Андрей СМОЛИН, литературный критик, публицист (г.Вологда)
НЕ ХВАТАЕТ СЕРДЦА…

Равно двадцать лет назад в Красноярске случилось событие литературной жизни, которое, быть может, едва ли отозвалось широким эхом по литературной России. А именно тогда и вышло наконец полное издание повествования в рассказах Виктора Астафьева «Царь-рыба». В этом издании впервые были восстановлены все пропуски в тексте, а также добавлен важный рассказ «Не хватает сердца», имевший первоначальное название – «Норильцы».

Литературная критика отличается от литературоведения многим, но, прежде всего – оперативностью и свежестью впечатления от произведения. Если критик видит даты первоначального создания произведения – 1972-1975, а на дворе и век-то новый, то попытается ли он повысказать какие-то свежие идеи и мысли, если многое о произведении уже произнесено до него? Наверное, нет. Какой смысл? Читатель в массовом порядке произведение «освоил», выводы свои сделал и едва ли захочет мнение менять в угоду иному взгляду. А «работа критикова» в том и состоит, чтобы предвосхитить именно первопрочтение, самое, по сути, для массового читателя важное.

Так-то оно так, но и через несколько лет после первой публикации «Царь-рыбы» Сергей Залыгин сетовал, что оно «всё ещё далеко не раскрыто критикой». То есть, копий, по-видимому, сломано было много, а сказано недостаточно, или не то, что в самом произведении сокрыто. Смеем думать, что такое положение законсервировалось и до наших дней. Представляется, что настало время перечитать его заново. Как говорится, в «новых исторических условиях». Классическое произведение тем и ценно, а «Царь-рыба», без сомнения, именно таковое, что вдруг помогают понять уже наше время, под иным углом зрения оценить действующих лиц и самого произведения, и «новой» жизни. Этот стык - «произведение-жизнь», как известно, и есть прерогатива критики. Опыт критика в таком случае оказывается и не таким надуманным, как покажется на первый взгляд.

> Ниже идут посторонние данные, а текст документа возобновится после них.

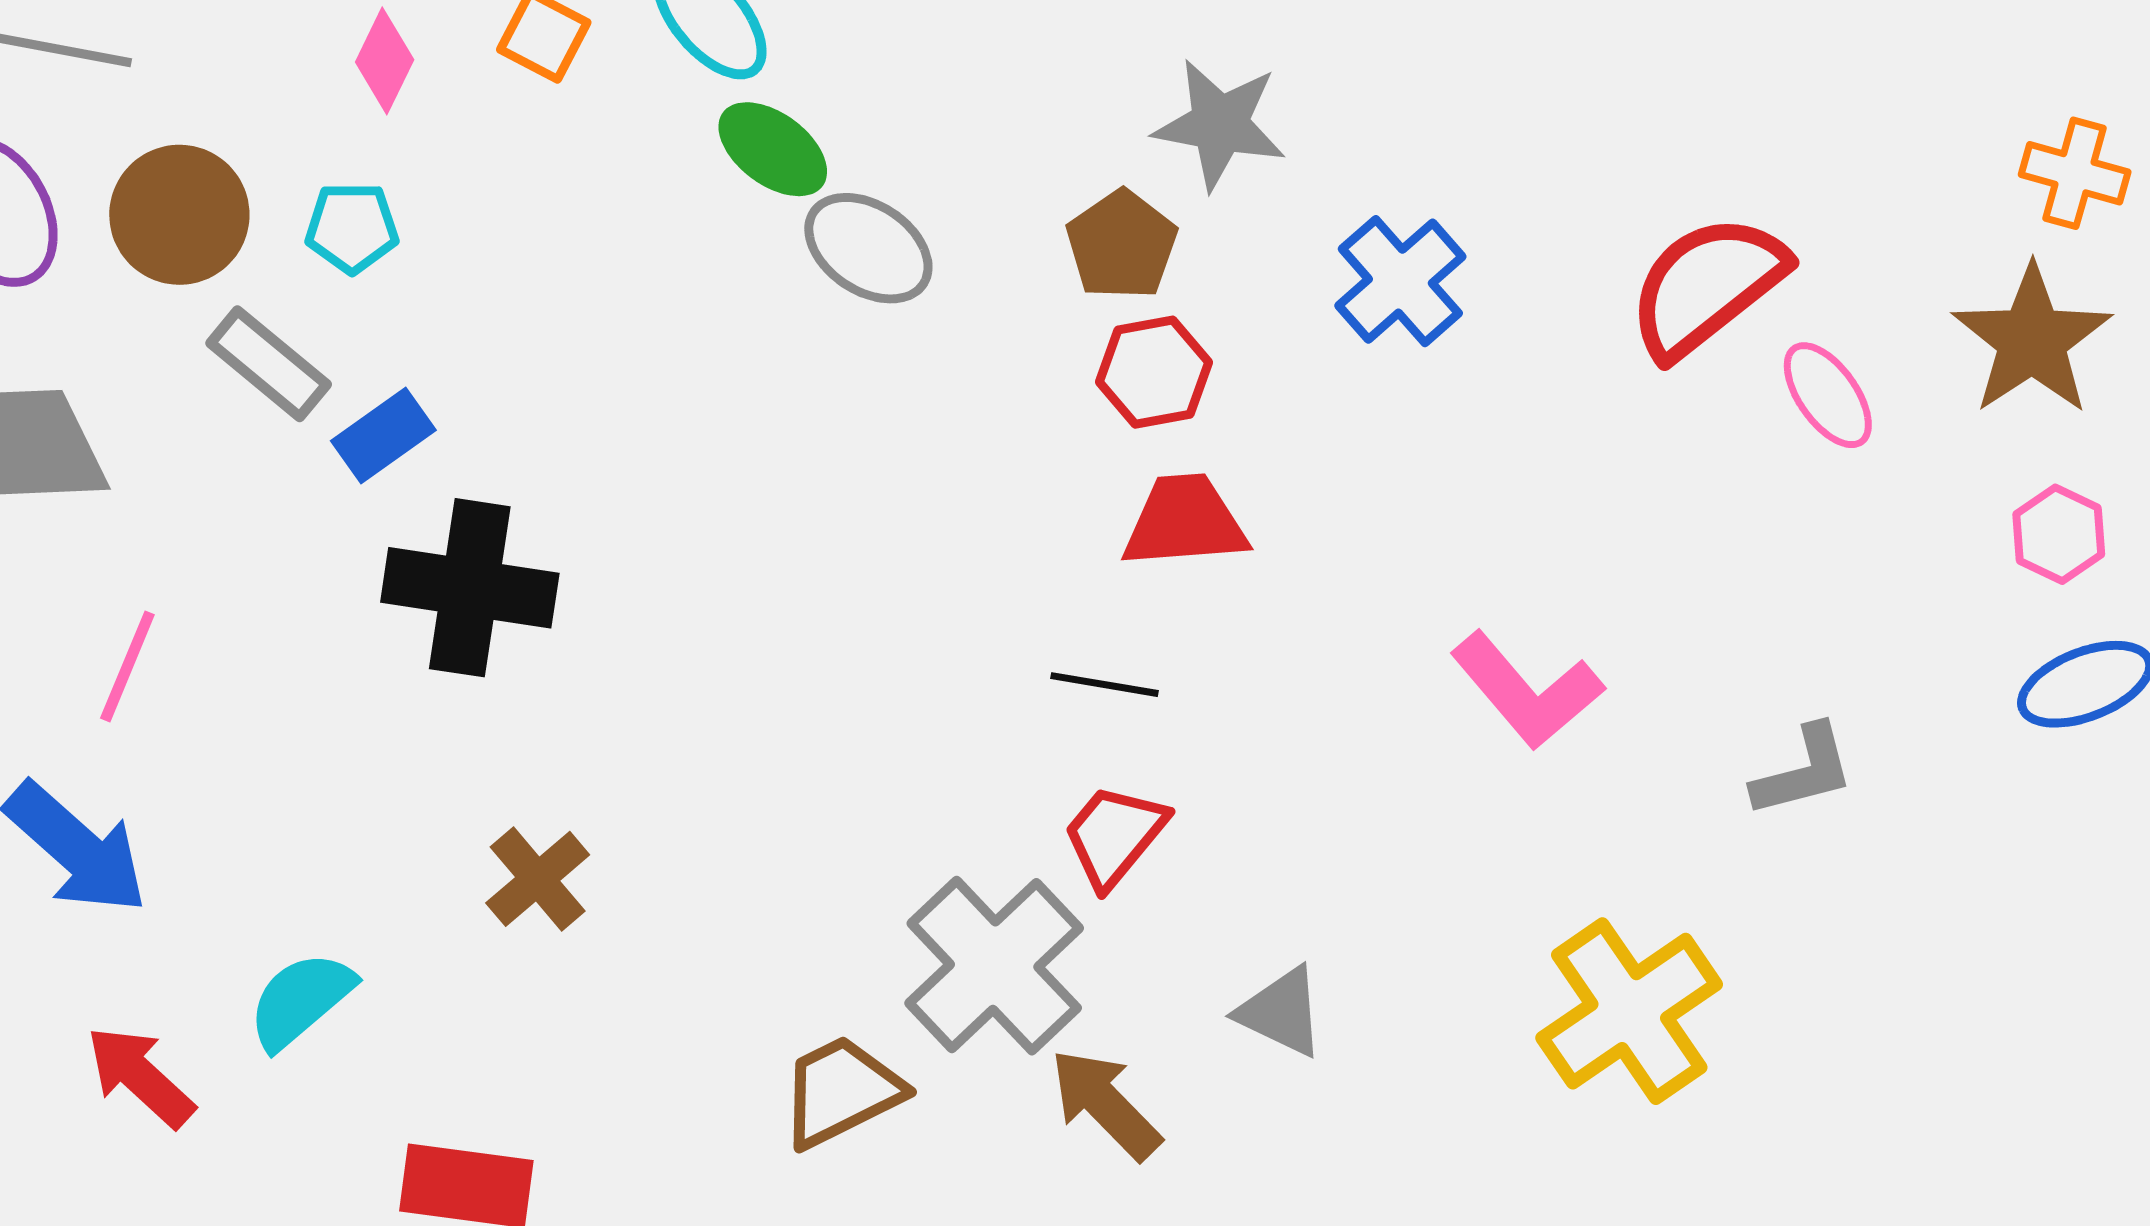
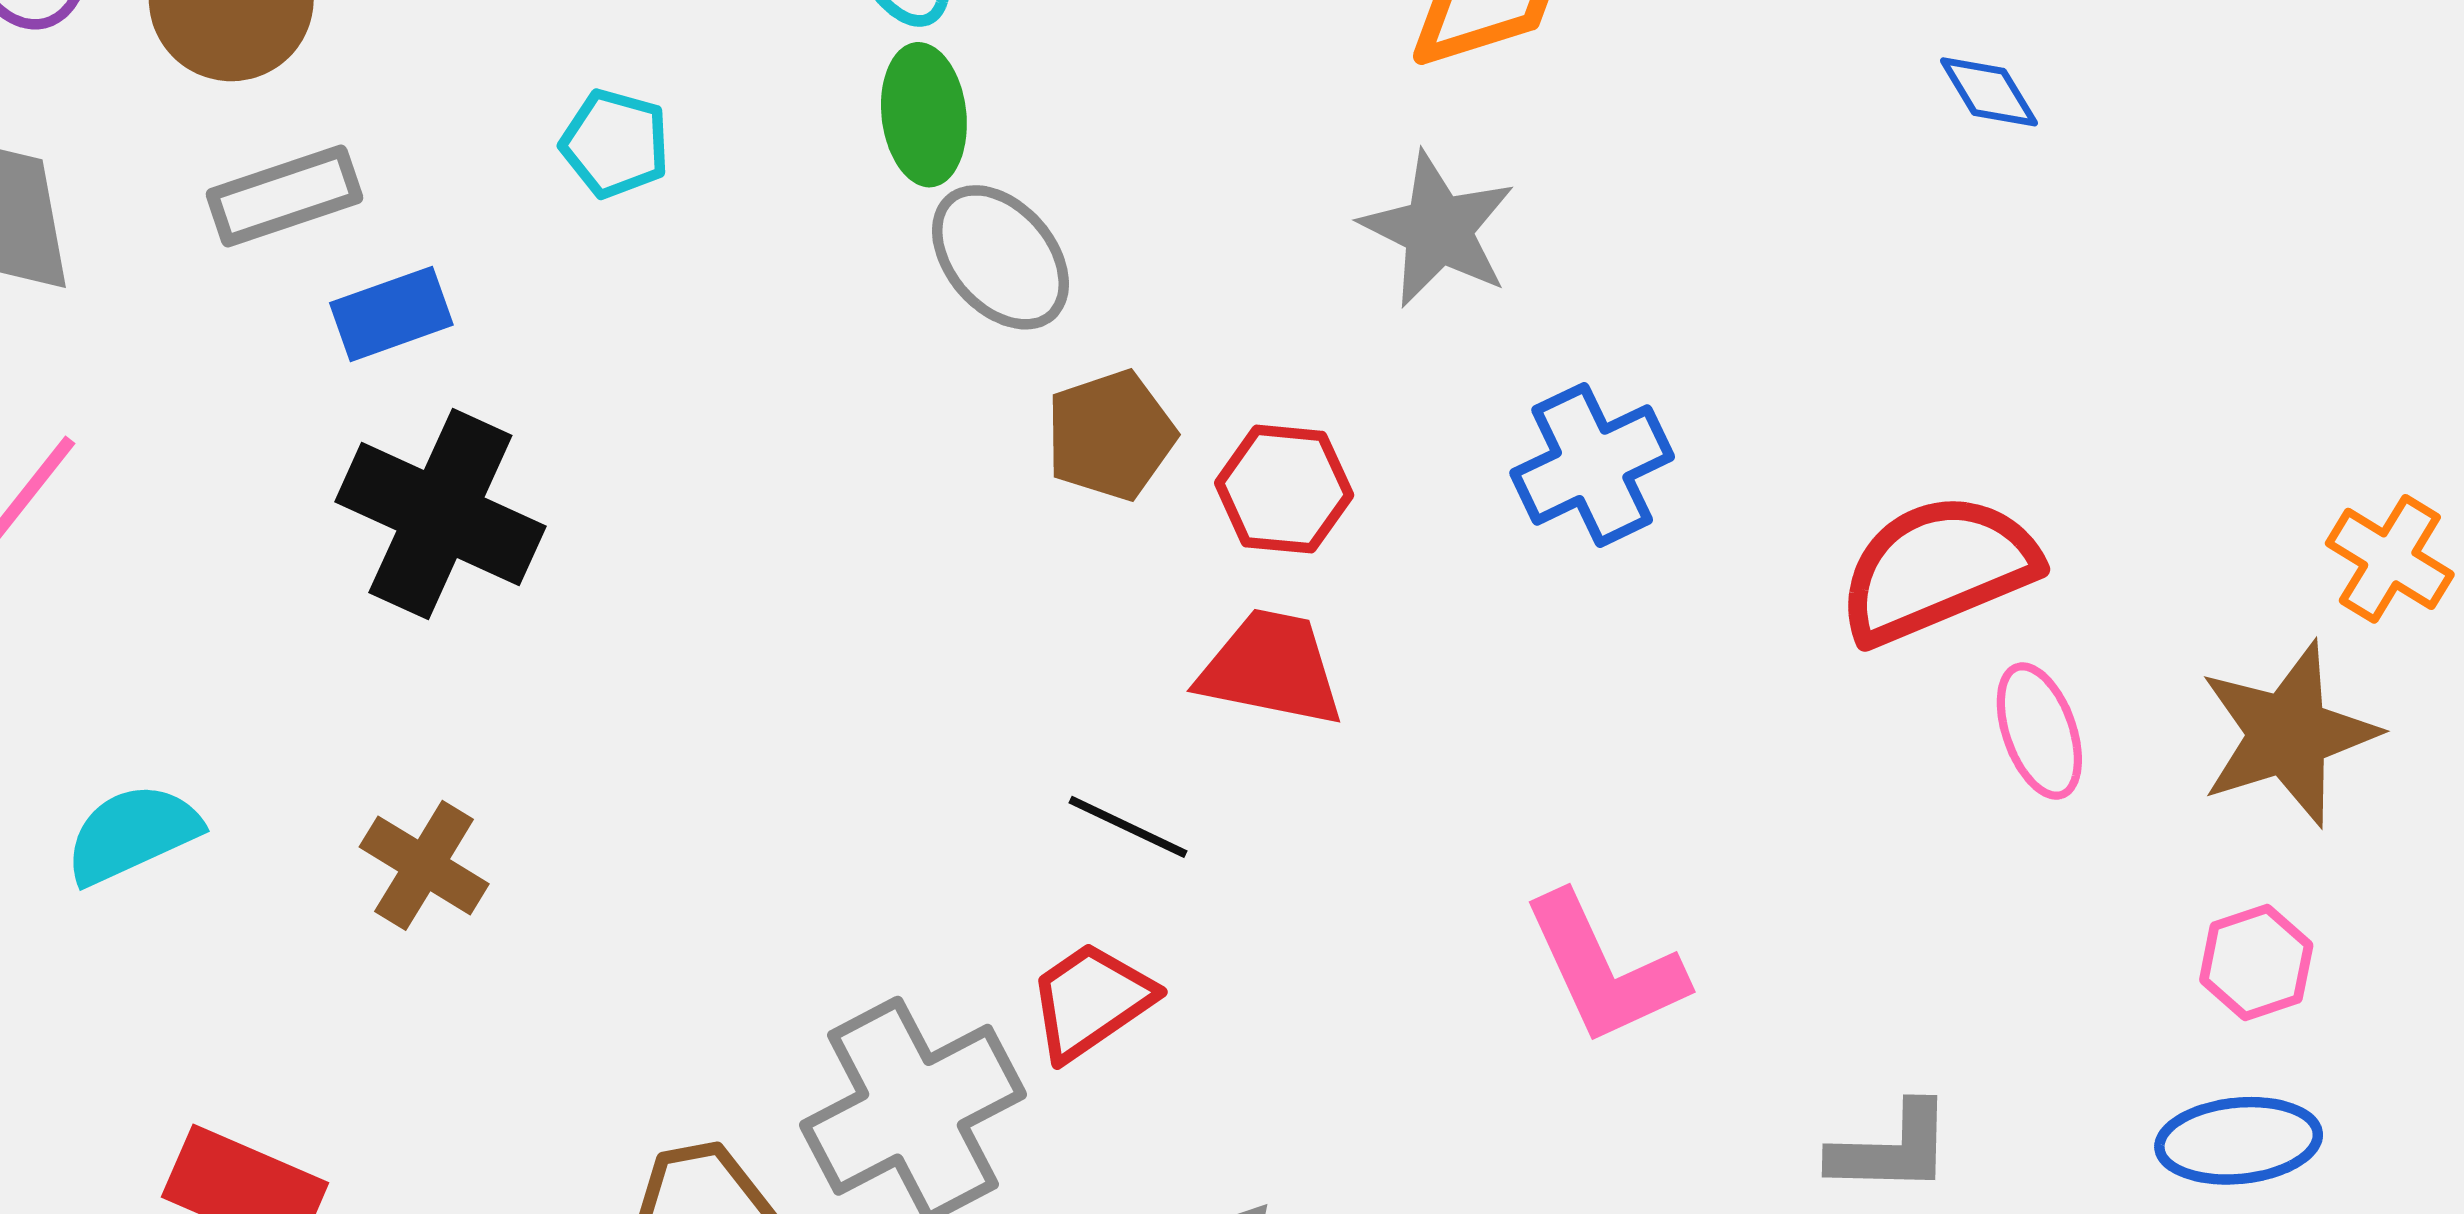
green ellipse: (773, 149) -> (924, 115), turned 31
cyan pentagon: (352, 228) -> (615, 143), moved
brown pentagon: (1122, 245) -> (1111, 435), moved
gray rectangle: (269, 364) -> (284, 196), turned -74
brown cross: (538, 879) -> (424, 865), turned -34
cyan semicircle: (301, 1000) -> (132, 834), moved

Но прежде, надо сделать важную оговорку. Мы не будем заниматься сравнительным анализом подцензурных изданий советского периода и публикации в авторской редакции. Конечно, было бы важно оценить, что в «Царь-рыбе» не устраивало власть предержащих того времени. Понятно, что сокращения цензуры могли бы показать логику мышления тех ещё чиновников относительно проблематики самого произведения. Но это, как видится, тема иного плана, уводящая критика в сторону от его исканий. Важно помнить о правиле первого прочтения. Так будет продуктивнее. Впрочем, к делу.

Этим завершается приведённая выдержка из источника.